Motivation: Ribonucleic acid (RNA) function is inherently linked to its 3D structure, traditionally determined by X-ray crystallography, Nuclear Magnetic Resonance, and Cryo-EM. However, these techniques often lack atomic-level resolution, highlighting the need for accurate in silico RNA structure prediction tools. Current state-of-the-art methods, such as AlphaFold3, Boltz1, RhoFold, or trRosettaRNA, rely on deep learning models that represent residues as frames and use transformers to learn relative positions. While effective for known RNA families, their performance drops for synthetic or novel families.

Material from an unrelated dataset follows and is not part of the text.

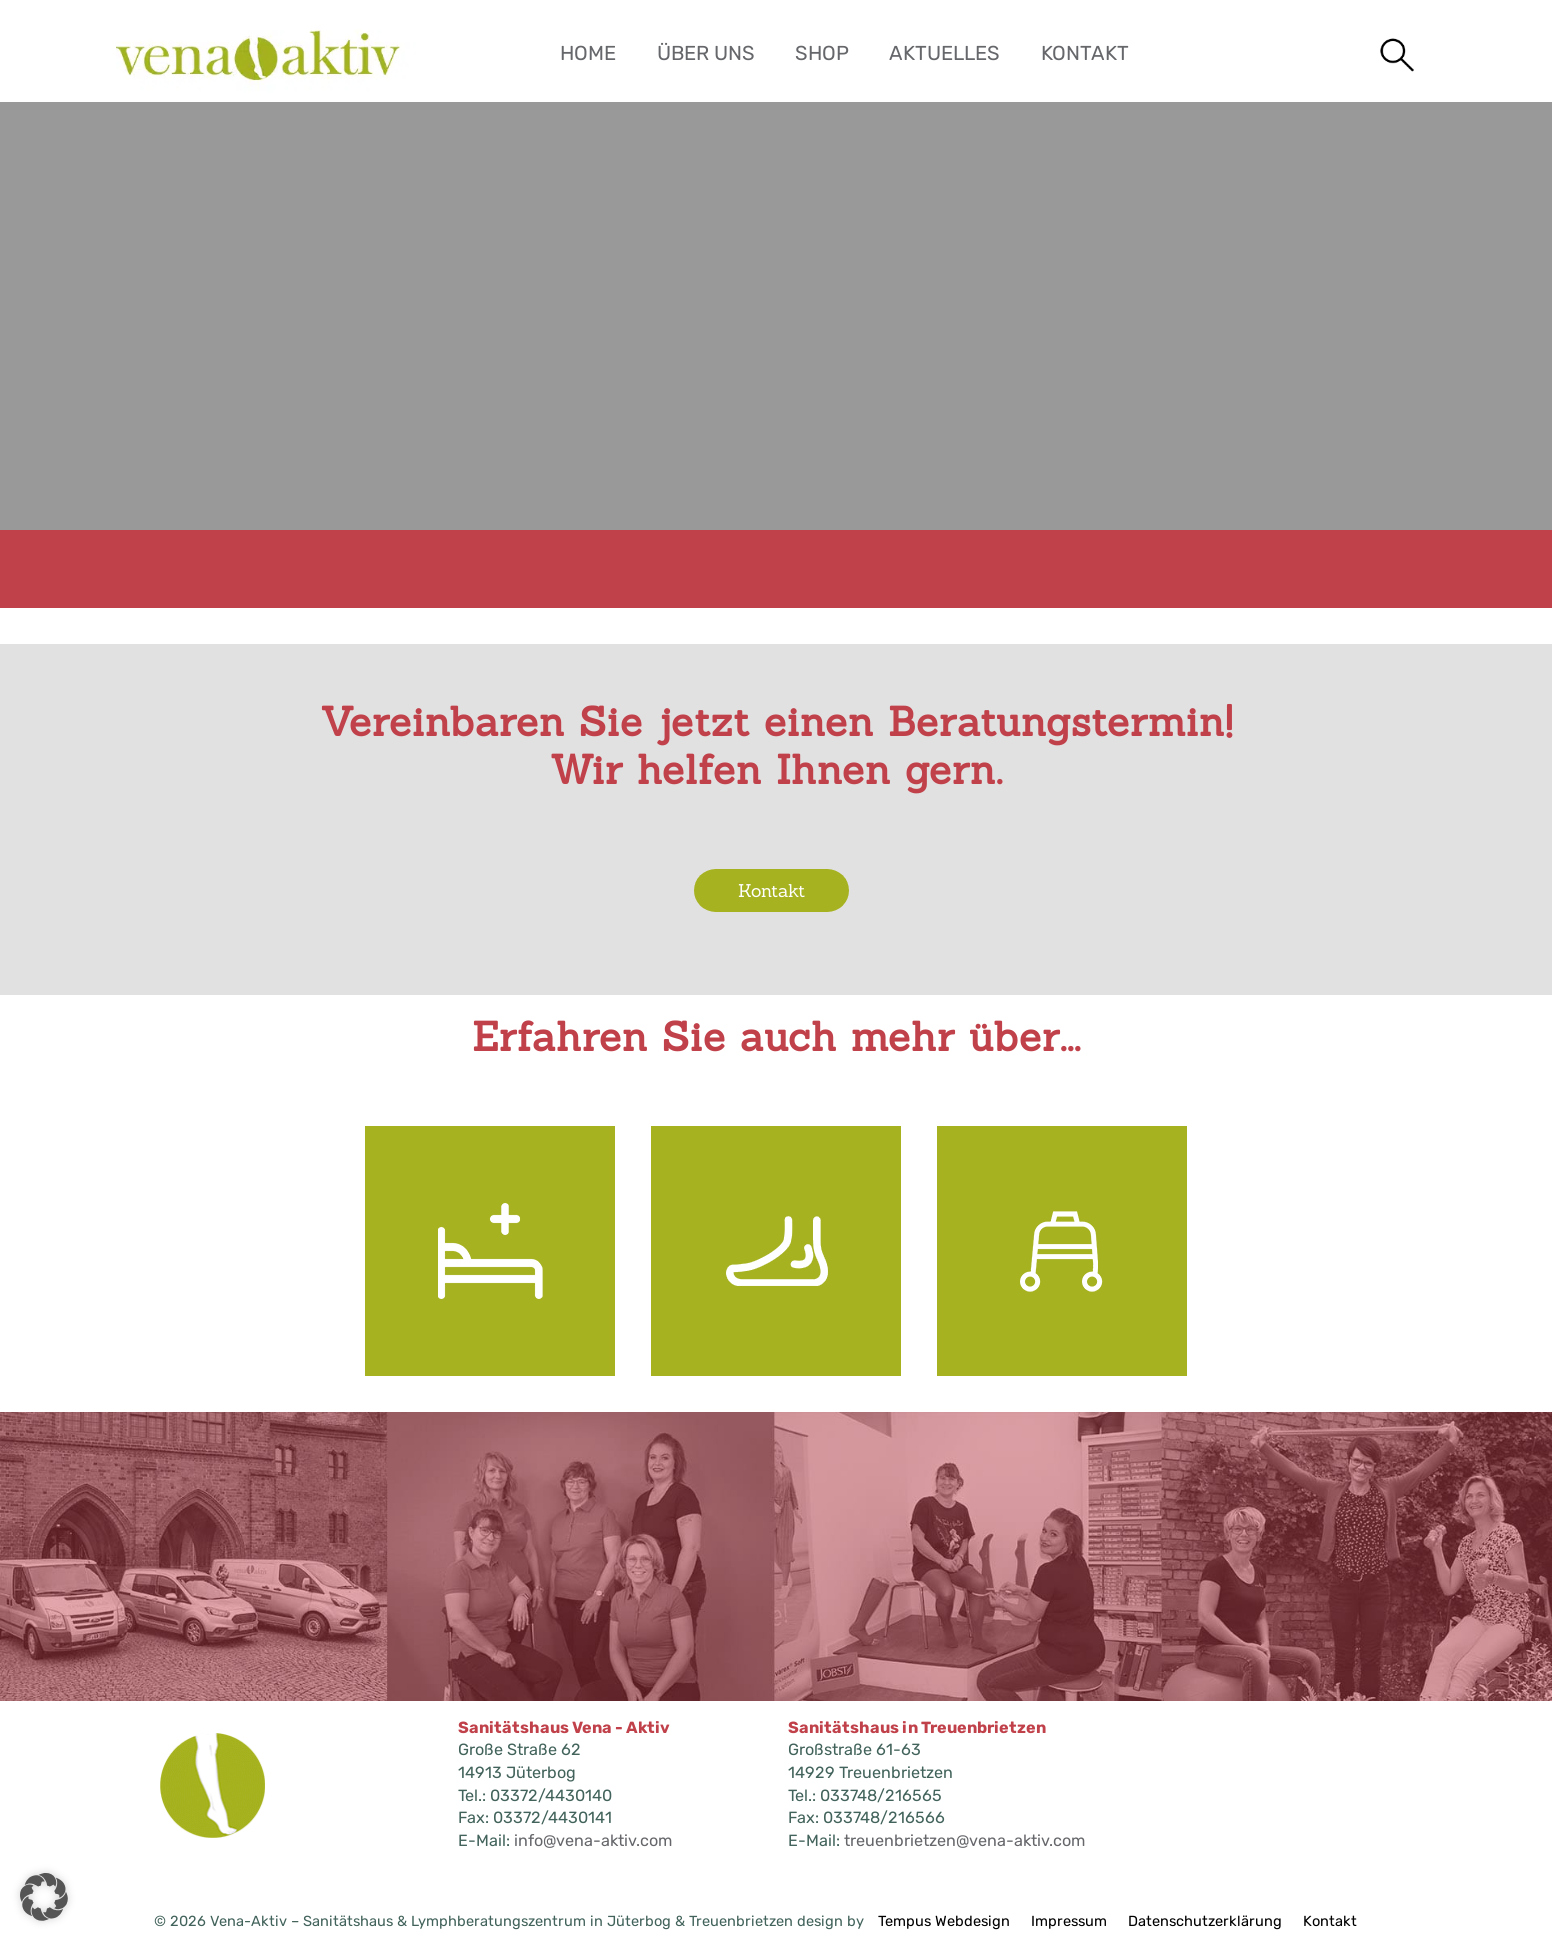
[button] (44, 1897)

Results: In this work, we explore the potential of graph neural networks and denoising diffusion probabilistic models for learning interatomic interactions. We model RNA as a graph in a coarse-grained, five-atom representation and evaluate our approach on a dataset of small RNA substructures, known as local RNA descriptors, which recur even in non-homologous structures. Generalization is assessed using a dataset partitioned by RNA family: the training set consists of rRNA and tRNA structures, while the test set includes descriptors from all other families. Our results demonstrate that the proposed method reliably predicts the structures of unseen descriptors and effectively adheres to user-defined constraints, such as Watson-Crick-Franklin interactions.
Availability and implementation: The GraphaRNA source code is available on GitHub (github.com/mjustynaPhD/GraphaRNA); training/test datasets and pre-trained model weights are provided on Zenodo (zenodo.org/records/13750967).